Mark Ronson 'Record Collection'
So my ears and I walked into the record thinking ‘OMG this is going to be the greatest thing since Gak, I am so excited’ and for the most part, we were right.
Ronson’s third album is quite a departure from 2007’s Version
(the covers record which upset Smiths fans so much with Daniel Merriweather’s take on ‘Stop Me’ that they threatened to stab Ronson in the eye – unfair really – it was a good album). There’s been distinct move into Hip-Hop-Indie and a step away from the brass-band magic which has characterised Ronson’s work as a producer.

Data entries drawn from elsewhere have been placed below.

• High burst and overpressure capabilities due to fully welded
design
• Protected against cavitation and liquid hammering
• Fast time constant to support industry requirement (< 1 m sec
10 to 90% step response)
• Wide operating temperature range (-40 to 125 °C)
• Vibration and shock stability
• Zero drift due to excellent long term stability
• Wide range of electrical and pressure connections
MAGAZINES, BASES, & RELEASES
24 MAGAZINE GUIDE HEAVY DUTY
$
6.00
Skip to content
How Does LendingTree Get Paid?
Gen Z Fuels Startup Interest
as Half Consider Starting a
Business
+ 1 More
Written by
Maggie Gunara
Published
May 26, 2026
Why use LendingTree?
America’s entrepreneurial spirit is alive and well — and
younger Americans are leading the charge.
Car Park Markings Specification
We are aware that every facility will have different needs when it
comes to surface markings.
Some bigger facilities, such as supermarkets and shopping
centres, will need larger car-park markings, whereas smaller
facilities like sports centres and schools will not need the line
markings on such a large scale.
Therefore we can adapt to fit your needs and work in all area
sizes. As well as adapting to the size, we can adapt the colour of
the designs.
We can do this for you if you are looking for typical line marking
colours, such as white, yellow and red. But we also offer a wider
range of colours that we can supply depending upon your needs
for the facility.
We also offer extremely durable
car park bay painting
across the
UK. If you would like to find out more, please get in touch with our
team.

There’s no denying that the golden formula here is Great Producer + Famous Friends + Good Marketing. The list of guest appearances on this record is ridiculous – Q-Tip, Ghostface Killah, Boy George, Spank Rock, D’Angelo – D’ANGELO! He got D’Angelo to record something – If you don’t know who D’Angelo is – watch this
and then go to his Wikipedia and notice that the former sex god of R’n’B hasn’t done anything in ten years
The first two singles that hit the airwaves – ‘Bang Bang Bang’ and ‘Bike Song’ - are both great tracks, but the hidden gems on this album are ‘Lose It (In The End)’ - classic Ronson smushed with a dash of Atari nostalgia and a healthy dose of Ghostface Killah’s frenetic rhymes; and ‘Somebody to Love Me’ a gentle calypso journey lead by Boy George of all people. I wasn’t sure how one would go about working with George in a way that wouldn’t end up being totally ironic ala Rick Astley or but this is actually one of my favourite songs on the album.

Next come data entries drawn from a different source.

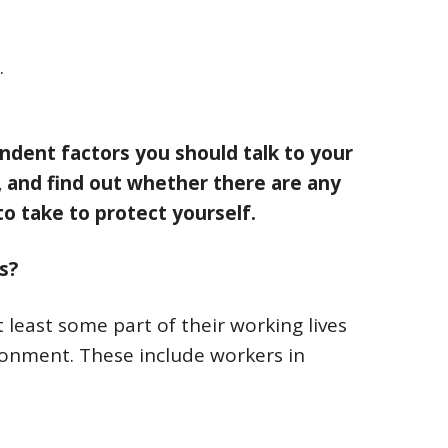
.
ndent factors you should talk to your
 and find out whether there are any
o take to protect yourself.
s?
east some part of their working lives
onment. These include workers in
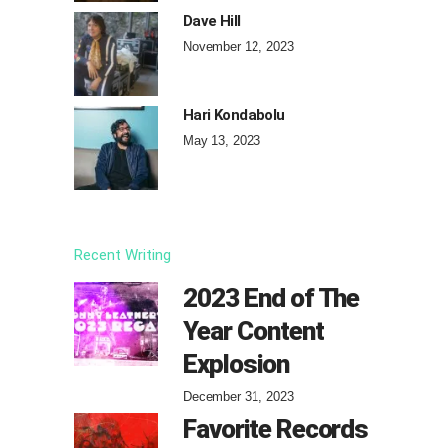
Dave Hill
November 12, 2023
Hari Kondabolu
May 13, 2023
Recent Writing
2023 End of The
Year Content
Explosion
December 31, 2023
Favorite Records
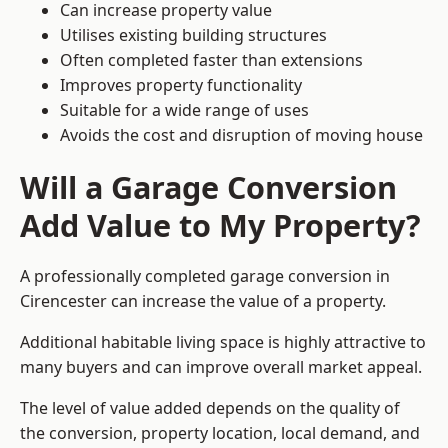
Can increase property value
Utilises existing building structures
Often completed faster than extensions
Improves property functionality
Suitable for a wide range of uses
Avoids the cost and disruption of moving house
Will a Garage Conversion
Add Value to My Property?
A professionally completed garage conversion in
Cirencester can increase the value of a property.
Additional habitable living space is highly attractive to
many buyers and can improve overall market appeal.
The level of value added depends on the quality of
the conversion, property location, local demand, and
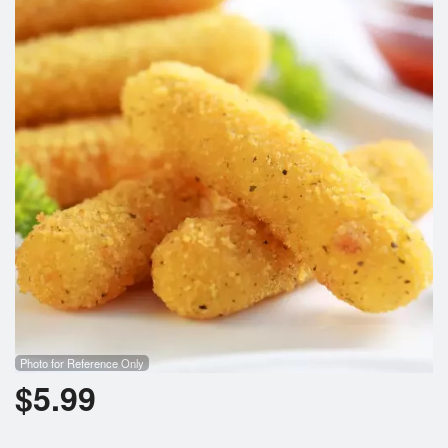
Cart (0)
Search
Photo for Reference Only
$
5.99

‘Glass Mountain Trust’ – the track featuring D’Angelo, is a strange experience for those familiar with the R’n’B crooner. With its stand-up beats and vocal effects, it ends up sounding a little Gnarls Barkley, but this is a great ballsy way to introduce D’angelo to a new generation of music fans.

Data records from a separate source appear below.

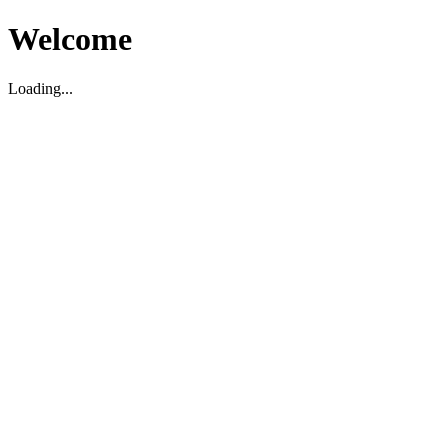
Welcome
Loading...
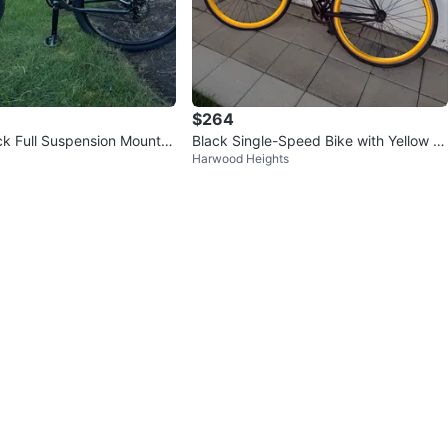
$264
 Full Suspension Mountai
Black Single-Speed Bike with Yellow Ri
Harwood Heights
ms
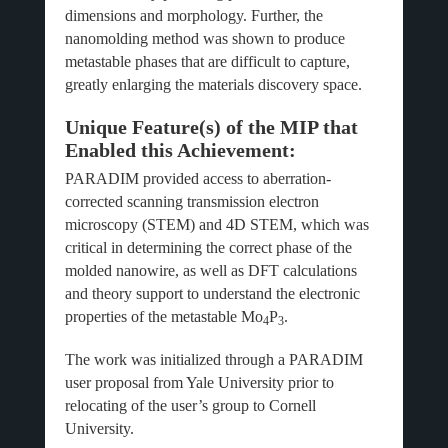
dimensions and morphology. Further, the
nanomolding method was shown to produce
metastable phases that are difficult to capture,
greatly enlarging the materials discovery space.
Unique Feature(s) of the MIP that
Enabled this Achievement:
PARADIM provided access to aberration-
corrected scanning transmission electron
microscopy (STEM) and 4D STEM, which was
critical in determining the correct phase of the
molded nanowire, as well as DFT calculations
and theory support to understand the electronic
properties of the metastable Mo
P
.
4
3
The work was initialized through a PARADIM
user proposal from Yale University prior to
relocating of the user’s group to Cornell
University.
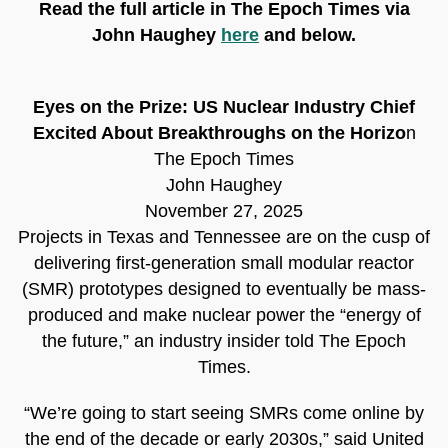
Read the full article in The Epoch Times via
John Haughey
here
and below.
Eyes on the Prize: US Nuclear Industry Chief
Excited About Breakthroughs on the Horizo
n
The Epoch Times
John Haughey
November 27, 2025
Projects in Texas and Tennessee are on the cusp of
delivering first-generation small modular reactor
(SMR) prototypes designed to eventually be mass-
produced and make nuclear power the “energy of
the future,” an industry insider told The Epoch
Times.
“We’re going to start seeing SMRs come online by
the end of the decade or early 2030s,” said United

Fourteen tracks long, Record Collection
starts to fade a little halfway when we hit, ironically enough, ‘Circuit Breaker’ – a short intrumental track in ode to ‘80s video games that doesn’t really translate to listening without the filmclip that stars Ronson as a mini Zelda-ish warrier.
From this point the album kind of just rolls to a close and goes through the motions, but luckily the first seven tracks are strong enough to still warrant this being a killer album in my mind. Plus Ronson gets extra points for completely snubbing Winehouse.